Nobody Knows My Name

Jazz Singer Gregory Porter, Soul to the Bone

Jazz Singer Gregory Porter, Soul to the Bone

Saxophone-legend Kenny G may have been the headliner for the first night of Syracuse Jazz Fest on Friday, but Grammy-nominated vocalist Gregory Porter stole the show.

A self-described preachers kid, Gregory impressed those in attendance at Jamesville Beach with songs such as Be Good, On My Way to Harlem, and Mother’s Song.  These Sophistasoultastic cuts conjure up images of the Cosby Show of the 80s, Spike Lee’s early films and even the choreography of Garth Fagan.

His song-writing is vivid and his performance high spirited.

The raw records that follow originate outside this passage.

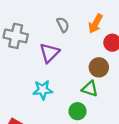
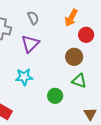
gray semicircle: (63, 25) -> (33, 18), moved
green triangle: (90, 89) -> (79, 81), moved

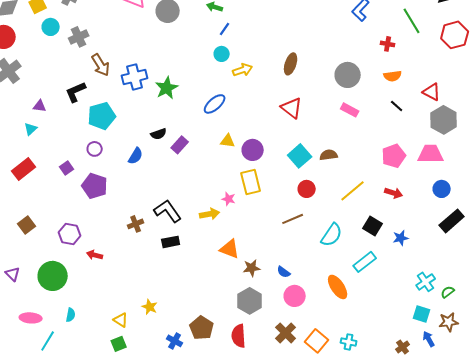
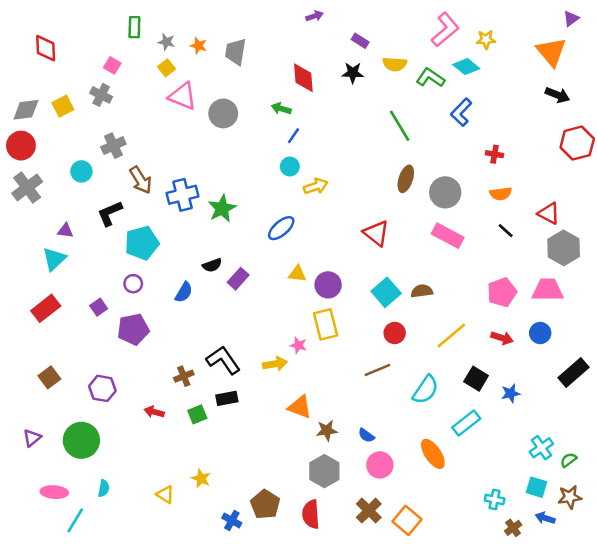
green line: (412, 21) -> (400, 126), moved
cyan circle: (51, 27) -> (81, 171), moved
brown ellipse: (291, 64) -> (406, 179), moved
pink rectangle: (350, 110) -> (448, 236), size x1.4
cyan triangle: (31, 129) -> (54, 259), size x1.5
purple pentagon: (95, 186) -> (133, 329), turned -30
blue circle: (442, 189) -> (540, 333), moved
red arrow: (95, 255) -> (154, 412), moved
purple triangle: (13, 274) -> (32, 438), turned 35
blue arrow: (429, 339) -> (545, 518), turned -42
cyan cross: (349, 342) -> (495, 499), moved
green square: (119, 344) -> (197, 414), moved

To call Porter a jazz singer may be restrictive. His mature and robust sound may be jazz, but it’s corseted in soul and the cadence of his church rearing.

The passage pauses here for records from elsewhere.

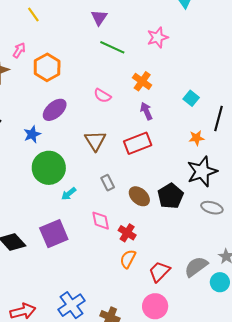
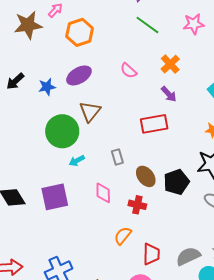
purple arrow: (146, 111) -> (169, 94), turned 150
blue star: (32, 134) -> (47, 87), moved
brown triangle: (95, 141) -> (90, 112), moved
red cross: (127, 233) -> (137, 205), moved, turned -30
red trapezoid: (159, 272) -> (151, 254), turned 125

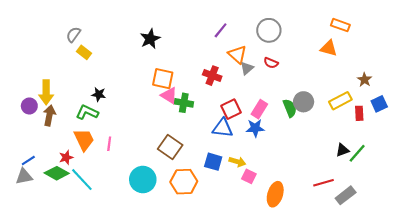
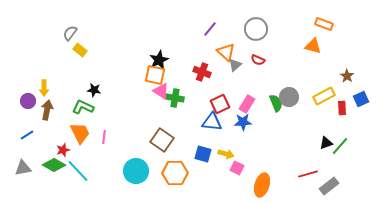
black star: (150, 39) -> (159, 60), moved
yellow arrow: (46, 92) -> (44, 88), size x0.7
blue line: (28, 161) -> (27, 135), moved

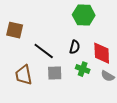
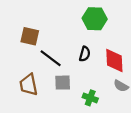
brown square: (15, 30) -> (30, 36), moved
green cross: (83, 69) -> (90, 98), moved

Gregorty Porter, a singer's singer

Gregory Porter, a singer’s singer

Some singers are vanguards.  Nat had it. Donny had it. Ray had it. Sam had it. Stevie has it and yes Porter too, has that vibe of a pioneer.

Jazz Fest Producer Frank Malfitano even said he was one of the most talented jazz singers of the last 3 decades.

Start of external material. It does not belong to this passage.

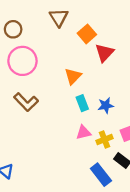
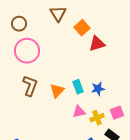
red triangle: (105, 53) -> (97, 44), turned 30
orange triangle: (73, 76) -> (57, 91), moved
brown L-shape: (26, 102) -> (30, 86), turned -115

During the finale Porter mesmerized the crowd with 1960 What, a homage to cities such as Detroit. Coincidentally,  Malfitano used to produce that city’s Jazz Fest.

New fans showered Porter with appreciation during an impromptu meet-and-greet beside the stage following his set. Many shared their disbelief that they weren’t familiar with this man.

From now on his reputation in Syracuse is all good.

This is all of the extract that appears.